[Dataset excerpt Boundary: Start]

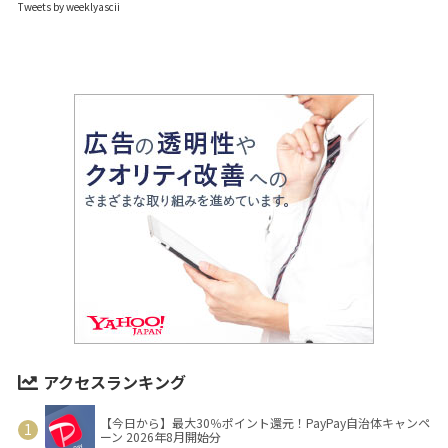
Tweets by weeklyascii
アクセスランキング
【今日から】最大30％ポイント還元！PayPay自治体キャンペ
ーン 2026年8月開始分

[Dataset excerpt Boundary: End]

## [Problem requirements]
Drop the images and copy all the data exactly.

## [Result of the exercise]
Tweets by weeklyascii
アクセスランキング
【今日から】最大30％ポイント還元！PayPay自治体キャンペ
ーン 2026年8月開始分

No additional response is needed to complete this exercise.